In January 2017, EE were fined £2.7 million by the regulator, Ofcom, for overcharging more than 32,145 customers. Users who called EE's customer services number whilst roaming within the EU had been charged as though they were calling from the United States. Despite calls to the EE telephone number from within the EU becoming free from 18 November 2015, EE continued to bill more than 7,600 customers until January 2016.

In May 2018, a security researcher discovered the company had failed to update the default administrator password on a code quality testing platform containing application source code and Amazon Web Services and API keys. The company issued a statement saying, "No customer data is, or has been, at risk", while the researcher pointed out that "malicious hackers could analyze the code of their payment systems, and find major holes that could lead to theft of payment information".

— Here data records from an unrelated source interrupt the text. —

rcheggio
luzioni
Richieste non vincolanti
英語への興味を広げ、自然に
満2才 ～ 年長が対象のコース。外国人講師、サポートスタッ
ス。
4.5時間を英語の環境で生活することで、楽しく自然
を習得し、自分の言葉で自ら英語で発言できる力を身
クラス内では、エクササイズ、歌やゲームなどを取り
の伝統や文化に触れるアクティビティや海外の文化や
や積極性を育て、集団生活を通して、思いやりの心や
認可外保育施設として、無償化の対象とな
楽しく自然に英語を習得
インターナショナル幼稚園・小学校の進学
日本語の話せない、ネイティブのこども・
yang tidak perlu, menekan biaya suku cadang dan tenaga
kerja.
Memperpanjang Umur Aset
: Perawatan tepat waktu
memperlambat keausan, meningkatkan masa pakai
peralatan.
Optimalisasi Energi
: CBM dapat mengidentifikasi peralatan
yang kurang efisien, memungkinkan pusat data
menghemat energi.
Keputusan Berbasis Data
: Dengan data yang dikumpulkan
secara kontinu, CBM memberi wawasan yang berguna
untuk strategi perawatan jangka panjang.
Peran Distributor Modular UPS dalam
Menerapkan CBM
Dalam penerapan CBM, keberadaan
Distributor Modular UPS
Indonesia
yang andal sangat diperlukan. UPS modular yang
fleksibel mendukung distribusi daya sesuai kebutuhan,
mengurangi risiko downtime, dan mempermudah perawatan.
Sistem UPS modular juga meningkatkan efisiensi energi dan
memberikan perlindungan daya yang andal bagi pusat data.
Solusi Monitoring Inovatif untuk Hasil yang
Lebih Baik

Later that month, EE blocked and removed a website after text messages claiming to be from EE were sent to customers offering 40 per cent off their monthly bills in celebration of the Royal Wedding. Customers took to social media to complain of the texts. The scam messages contained a link to a fake EE website, encouraging them to enter their personal details and card number. EE advised any customers who receive any messages to not click on any of the links, and delete the messages after forwarding them to 7726, Ofcom's anti-spam service.

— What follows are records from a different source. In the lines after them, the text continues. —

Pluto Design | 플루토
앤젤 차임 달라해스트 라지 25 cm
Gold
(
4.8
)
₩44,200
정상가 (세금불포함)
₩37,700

In June 2021, EE was the first company to re-introduce roaming charges for its customers in the EU, after Brexit meant that EU roaming regulations no longer applied. A £2 daily fee will be charged to be able to use data/call/text allowances in EU destinations.

=== Loyalty penalty claim ===
In November 2025, the Competition Appeal Tribunal (CAT) approved a class action claim in the UK from consumer rights expert Justin Gutmann to take mobile network operators to court, including EE. The claim alleges that they were charging long standing customers for their mobile phones beyond their contractual terms. Gutmann is representing 10.9 million contracts that were affected between 1 October 2015 and 31 March 2025. The claim (if successful) could see EE, alongside other operators, paying over £1.1 billion in damages (£104 per contract). A significant amount of the claim was struck out, due to how long ago this occurred. The claim follows Citizens Advice complaining to the Competition and Markets Authority in September 2018. Mobile networks, including EE, deny any wrongdoing.